START Study material
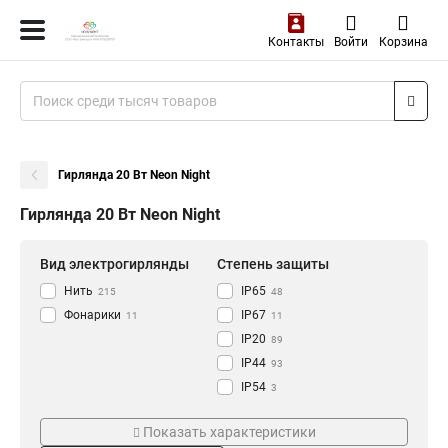
Контакты
Войти
Корзина
Гирлянда 20 Вт Neon Night
Гирлянда 20 Вт Neon Night
Вид электрогирлянды
Степень защиты
Нить
IP65
215
48
Фонарики
IP67
11
11
IP20
89
IP44
93
IP54
3
Количество ламп, шт
Цвет товара
Показать характеристики
100 LED
белый
73
73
END Study material
**What to do:**
Return the entries verbatim, pictures excluded.

**Answer space:**
Контакты
Войти
Корзина
Гирлянда 20 Вт Neon Night
Гирлянда 20 Вт Neon Night
Вид электрогирлянды
Степень защиты
Нить
IP65
215
48
Фонарики
IP67
11
11
IP20
89
IP44
93
IP54
3
Количество ламп, шт
Цвет товара
Показать характеристики
100 LED
белый
73
73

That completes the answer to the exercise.